Data entries:
........

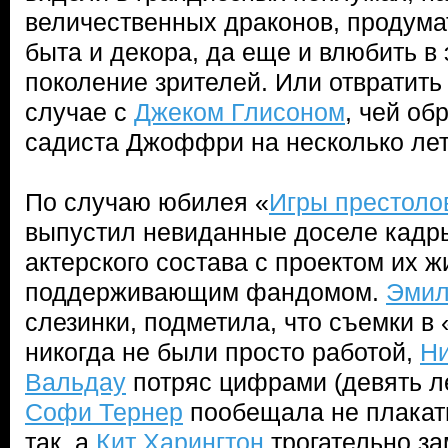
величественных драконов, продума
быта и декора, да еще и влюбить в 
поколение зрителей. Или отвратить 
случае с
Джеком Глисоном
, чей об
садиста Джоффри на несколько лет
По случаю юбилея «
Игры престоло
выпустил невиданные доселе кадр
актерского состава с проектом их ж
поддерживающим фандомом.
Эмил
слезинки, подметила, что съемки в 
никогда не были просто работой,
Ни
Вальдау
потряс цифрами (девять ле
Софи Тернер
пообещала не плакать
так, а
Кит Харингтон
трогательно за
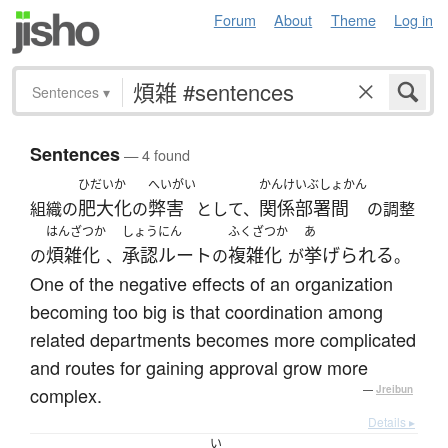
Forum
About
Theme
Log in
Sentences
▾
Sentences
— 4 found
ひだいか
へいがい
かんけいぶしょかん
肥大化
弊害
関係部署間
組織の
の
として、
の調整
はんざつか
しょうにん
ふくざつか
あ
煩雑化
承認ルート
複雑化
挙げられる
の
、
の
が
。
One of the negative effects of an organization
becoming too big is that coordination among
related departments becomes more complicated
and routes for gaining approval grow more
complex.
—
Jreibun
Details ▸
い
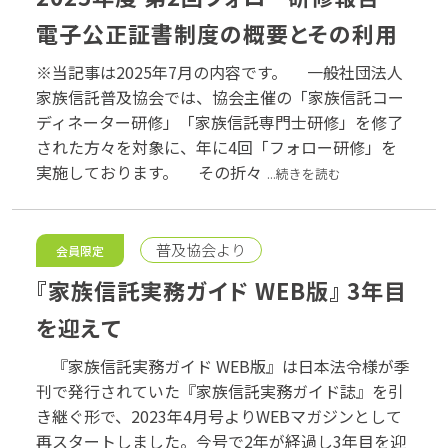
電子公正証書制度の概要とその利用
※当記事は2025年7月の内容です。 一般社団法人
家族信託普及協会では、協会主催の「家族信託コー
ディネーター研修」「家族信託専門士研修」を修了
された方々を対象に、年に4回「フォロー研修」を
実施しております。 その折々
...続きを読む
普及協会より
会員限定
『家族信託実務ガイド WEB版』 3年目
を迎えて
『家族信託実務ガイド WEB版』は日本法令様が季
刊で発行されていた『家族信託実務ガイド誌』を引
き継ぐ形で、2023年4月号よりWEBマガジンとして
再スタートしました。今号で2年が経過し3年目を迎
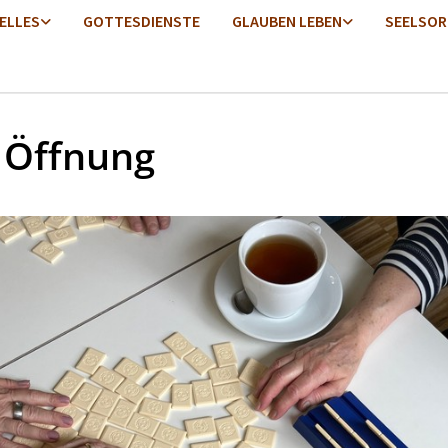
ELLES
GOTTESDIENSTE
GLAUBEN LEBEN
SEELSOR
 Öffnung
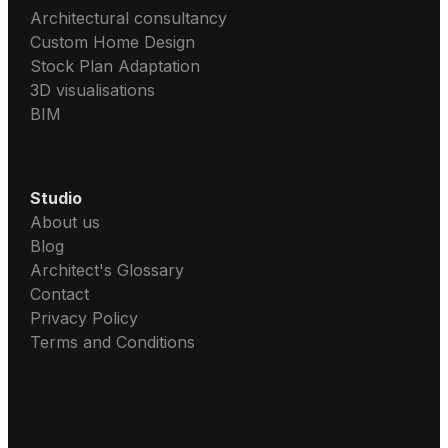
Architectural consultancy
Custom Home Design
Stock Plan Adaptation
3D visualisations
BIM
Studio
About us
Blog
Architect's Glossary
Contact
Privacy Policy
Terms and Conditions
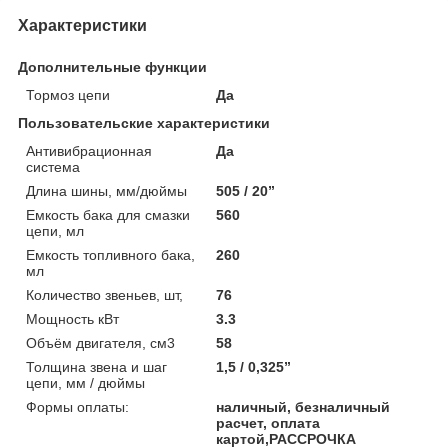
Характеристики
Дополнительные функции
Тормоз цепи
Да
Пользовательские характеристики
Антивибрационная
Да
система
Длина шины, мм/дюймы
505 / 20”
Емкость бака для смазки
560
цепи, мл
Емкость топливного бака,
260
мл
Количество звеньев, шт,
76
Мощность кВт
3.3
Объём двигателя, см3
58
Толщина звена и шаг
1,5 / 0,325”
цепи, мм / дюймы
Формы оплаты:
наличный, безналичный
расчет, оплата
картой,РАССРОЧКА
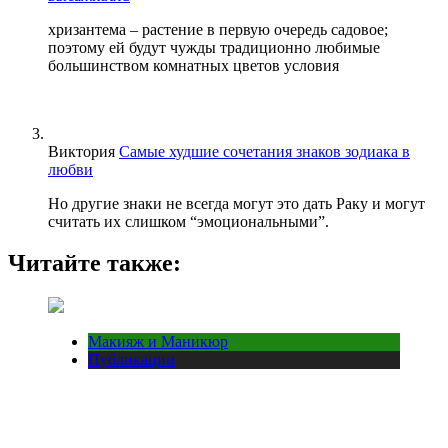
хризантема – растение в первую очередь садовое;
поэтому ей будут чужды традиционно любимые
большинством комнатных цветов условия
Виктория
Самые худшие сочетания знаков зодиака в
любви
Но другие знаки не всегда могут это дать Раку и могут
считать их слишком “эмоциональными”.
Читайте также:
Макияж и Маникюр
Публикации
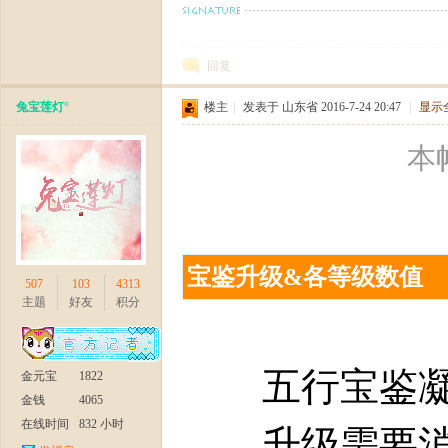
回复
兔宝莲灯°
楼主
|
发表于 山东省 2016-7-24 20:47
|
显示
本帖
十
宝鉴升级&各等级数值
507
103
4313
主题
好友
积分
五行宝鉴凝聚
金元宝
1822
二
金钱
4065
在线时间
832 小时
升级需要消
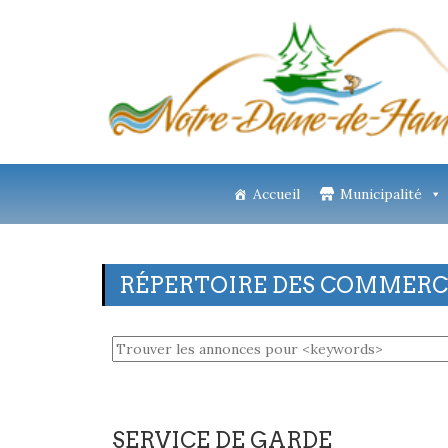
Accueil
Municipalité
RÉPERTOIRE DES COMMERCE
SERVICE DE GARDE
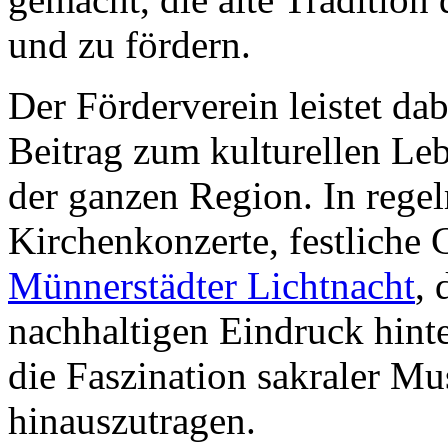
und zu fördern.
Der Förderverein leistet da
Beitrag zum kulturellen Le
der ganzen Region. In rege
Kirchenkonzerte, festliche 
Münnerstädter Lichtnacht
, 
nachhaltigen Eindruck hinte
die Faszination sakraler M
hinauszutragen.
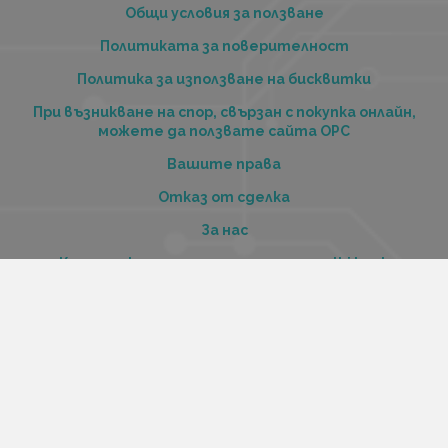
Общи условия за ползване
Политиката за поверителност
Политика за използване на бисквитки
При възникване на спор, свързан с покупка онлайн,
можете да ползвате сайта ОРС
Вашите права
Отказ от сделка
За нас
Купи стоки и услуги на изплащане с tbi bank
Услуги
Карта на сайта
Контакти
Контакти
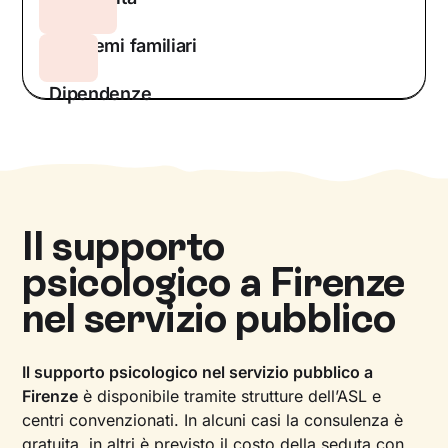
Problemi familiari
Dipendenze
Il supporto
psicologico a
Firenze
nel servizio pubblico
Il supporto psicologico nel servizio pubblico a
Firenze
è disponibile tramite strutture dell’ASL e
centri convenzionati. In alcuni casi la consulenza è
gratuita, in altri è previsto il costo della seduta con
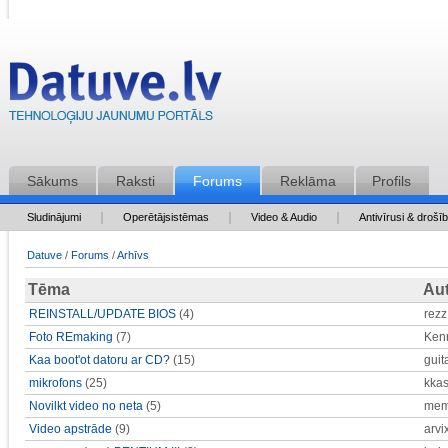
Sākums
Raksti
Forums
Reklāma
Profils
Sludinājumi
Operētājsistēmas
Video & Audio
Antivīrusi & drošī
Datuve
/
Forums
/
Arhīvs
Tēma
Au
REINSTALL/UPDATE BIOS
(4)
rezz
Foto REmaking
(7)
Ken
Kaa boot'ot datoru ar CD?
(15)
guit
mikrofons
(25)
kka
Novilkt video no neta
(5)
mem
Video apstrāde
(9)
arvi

........

## [EXERCISE DIRECTIONS]
In the records above, find each line with the string "Емкость" and list it.

## [ANSWER SPACE]
Емкость бака для смазки
Емкость топливного бака,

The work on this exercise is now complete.